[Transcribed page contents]
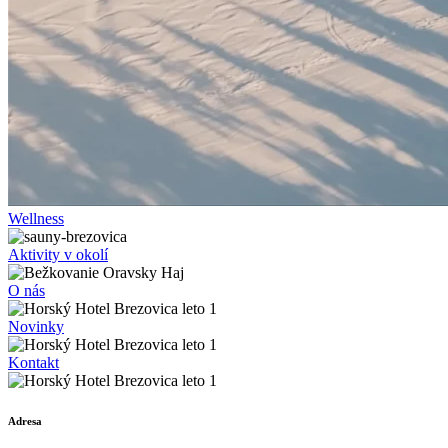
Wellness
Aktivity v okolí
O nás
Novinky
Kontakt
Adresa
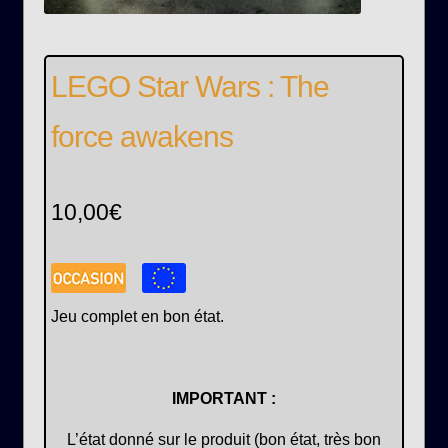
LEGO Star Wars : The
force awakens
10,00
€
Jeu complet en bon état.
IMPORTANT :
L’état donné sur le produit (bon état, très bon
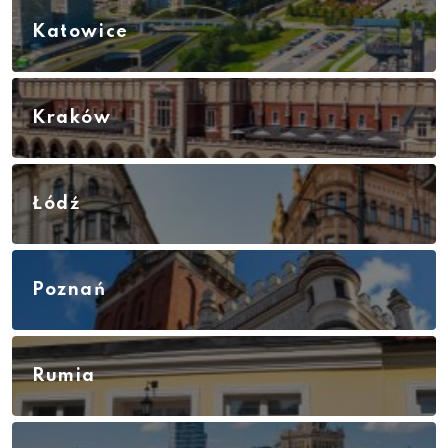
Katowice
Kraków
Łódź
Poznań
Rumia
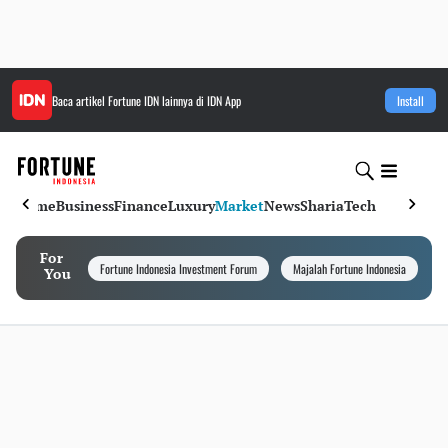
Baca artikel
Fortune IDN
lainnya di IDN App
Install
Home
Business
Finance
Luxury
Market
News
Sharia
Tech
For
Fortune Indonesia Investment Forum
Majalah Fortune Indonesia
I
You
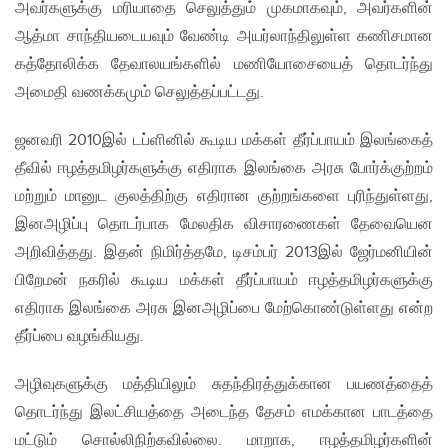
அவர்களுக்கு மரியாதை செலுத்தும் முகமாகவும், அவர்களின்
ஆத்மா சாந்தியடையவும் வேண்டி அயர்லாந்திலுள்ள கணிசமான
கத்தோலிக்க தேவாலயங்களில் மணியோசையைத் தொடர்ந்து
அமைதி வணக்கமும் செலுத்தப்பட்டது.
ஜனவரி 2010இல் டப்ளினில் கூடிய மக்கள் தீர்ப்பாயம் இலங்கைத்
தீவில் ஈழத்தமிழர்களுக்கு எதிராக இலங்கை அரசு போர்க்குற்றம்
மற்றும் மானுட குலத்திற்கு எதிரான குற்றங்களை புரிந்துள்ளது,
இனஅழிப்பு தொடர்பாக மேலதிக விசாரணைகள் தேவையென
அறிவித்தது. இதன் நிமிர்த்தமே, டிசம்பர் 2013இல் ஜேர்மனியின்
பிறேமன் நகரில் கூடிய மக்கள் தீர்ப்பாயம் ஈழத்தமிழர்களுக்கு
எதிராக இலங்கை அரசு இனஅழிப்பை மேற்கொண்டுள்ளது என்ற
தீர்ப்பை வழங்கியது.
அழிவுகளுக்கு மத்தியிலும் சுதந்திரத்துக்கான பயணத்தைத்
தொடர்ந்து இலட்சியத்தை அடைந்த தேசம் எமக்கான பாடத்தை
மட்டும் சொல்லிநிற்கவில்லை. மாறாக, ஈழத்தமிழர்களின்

Exercise brief:
Copy each line of the records above without change, but do not include any picture.

Response to this exercise:
Wellness
Aktivity v okolí
O nás
Novinky
Kontakt
Adresa
LEGO Star Wars : The
force awakens
10,00
€
Jeu complet en bon état.
IMPORTANT :
L’état donné sur le produit (bon état, très bon
Katowice
Kraków
Łódź
Poznań
Rumia
Baca artikel
Fortune IDN
lainnya di IDN App
Install
Home
Business
Finance
Luxury
Market
News
Sharia
Tech
For
Fortune Indonesia Investment Forum
Majalah Fortune Indonesia
I
You
அவர்களுக்கு மரியாதை செலுத்தும் முகமாகவும், அவர்களின்
ஆத்மா சாந்தியடையவும் வேண்டி அயர்லாந்திலுள்ள கணிசமான
கத்தோலிக்க தேவாலயங்களில் மணியோசையைத் தொடர்ந்து
அமைதி வணக்கமும் செலுத்தப்பட்டது.
ஜனவரி 2010இல் டப்ளினில் கூடிய மக்கள் தீர்ப்பாயம் இலங்கைத்
தீவில் ஈழத்தமிழர்களுக்கு எதிராக இலங்கை அரசு போர்க்குற்றம்
மற்றும் மானுட குலத்திற்கு எதிரான குற்றங்களை புரிந்துள்ளது,
இனஅழிப்பு தொடர்பாக மேலதிக விசாரணைகள் தேவையென
அறிவித்தது. இதன் நிமிர்த்தமே, டிசம்பர் 2013இல் ஜேர்மனியின்
பிறேமன் நகரில் கூடிய மக்கள் தீர்ப்பாயம் ஈழத்தமிழர்களுக்கு
எதிராக இலங்கை அரசு இனஅழிப்பை மேற்கொண்டுள்ளது என்ற
தீர்ப்பை வழங்கியது.
அழிவுகளுக்கு மத்தியிலும் சுதந்திரத்துக்கான பயணத்தைத்
தொடர்ந்து இலட்சியத்தை அடைந்த தேசம் எமக்கான பாடத்தை
மட்டும் சொல்லிநிற்கவில்லை. மாறாக, ஈழத்தமிழர்களின்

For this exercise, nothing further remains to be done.